■ **Requirement**
What lines of the data hold the string "Доллар"? Pull each one out.

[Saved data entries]

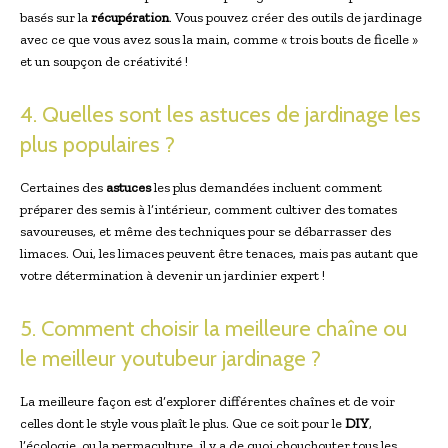
basés sur la
récupération
. Vous pouvez créer des outils de jardinage
avec ce que vous avez sous la main, comme « trois bouts de ficelle »
et un soupçon de créativité !
4. Quelles sont les astuces de jardinage les
plus populaires ?
Certaines des
astuces
les plus demandées incluent comment
préparer des semis à l’intérieur, comment cultiver des tomates
savoureuses, et même des techniques pour se débarrasser des
limaces. Oui, les limaces peuvent être tenaces, mais pas autant que
votre détermination à devenir un jardinier expert !
5. Comment choisir la meilleure chaîne ou
le meilleur youtubeur jardinage ?
La meilleure façon est d’explorer différentes chaînes et de voir
celles dont le style vous plaît le plus. Que ce soit pour le
DIY
,
l’écologie, ou la permaculture, il y a de quoi chouchouter tous les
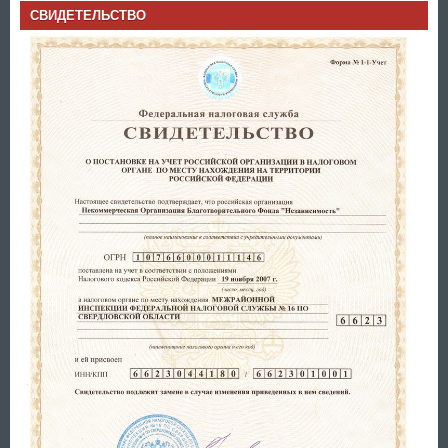
СВИДЕТЕЛЬСТВО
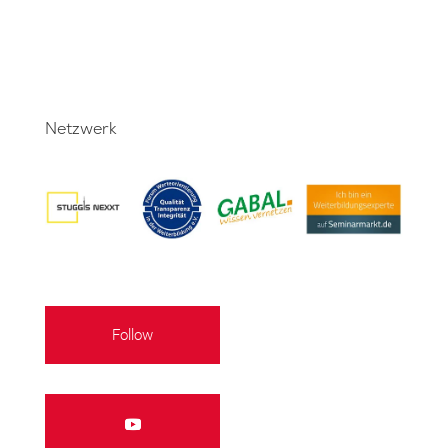
Netzwerk
Follow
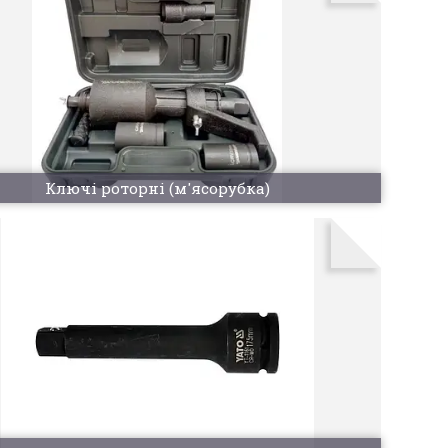
Ключі роторні (м'ясорубка)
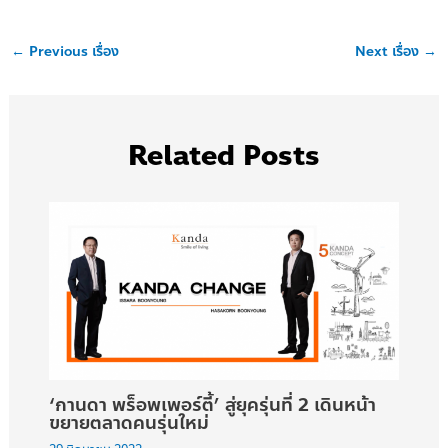
←
Previous เรื่อง
Next เรื่อง
→
Related Posts
‘กานดา พร็อพเพอร์ตี้’ สู่ยุครุ่นที่ 2 เดินหน้า
ขยายตลาดคนรุ่นใหม่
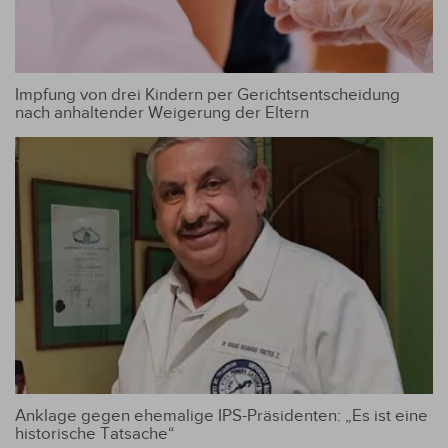
Impfung von drei Kindern per Gerichtsentscheidung
nach anhaltender Weigerung der Eltern
Anklage gegen ehemalige IPS-Präsidenten: „Es ist eine
historische Tatsache“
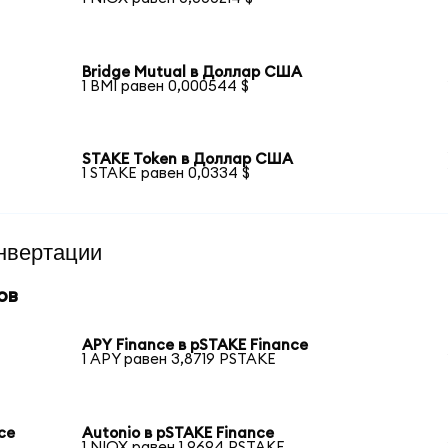
Bridge Mutual в Доллар США
1 BMI равен 0,000544 $
STAKE Token в Доллар США
1 STAKE равен 0,0334 $
нвертации
ов
APY Finance в pSTAKE Finance
1 APY равен 3,8719 PSTAKE
ce
Autonio в pSTAKE Finance
1 NIOX равен 1,9694 PSTAKE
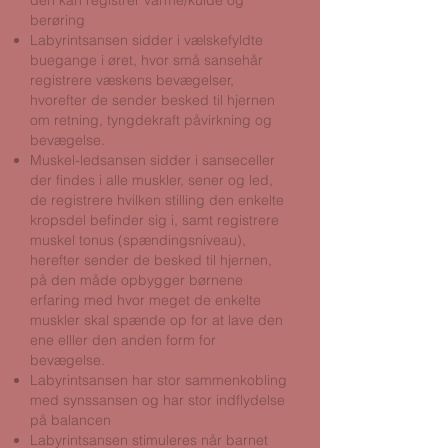
den kan registrer varme/kulde og
berøring
Labyrintsansen sidder i vælskefyldte
buegange i øret, hvor små sansehår
registrere væskens bevægelser,
hvorefter de sender besked til hjernen
om retning, tyngdekraft påvirkning og
bevægelse.
Muskel-ledsansen sidder i sanseceller
der findes i alle muskler, sener og led,
de registrere hvilken stilling den enkelte
kropsdel befinder sig i, samt registrere
muskel tonus (spændingsniveau),
herefter sender de besked til hjernen,
på den måde opbygger børnene
erfaring med hvor meget de enkelte
muskler skal spænde op for at lave den
ene elller den anden form for
bevægelse.
Labyrintsansen har stor sammenkobling
med synssansen og har stor indflydelse
på balancen
Labyrintsansen stimuleres når barnet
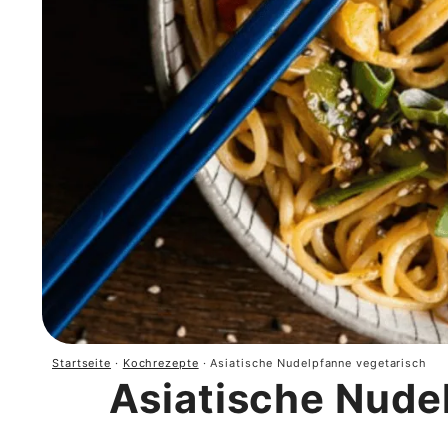
Startseite
·
Kochrezepte
·
Asiatische Nudelpfanne vegetarisch
Asiatische Nude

■ **Output of the exercise**
Bridge Mutual в Доллар США
STAKE Token в Доллар США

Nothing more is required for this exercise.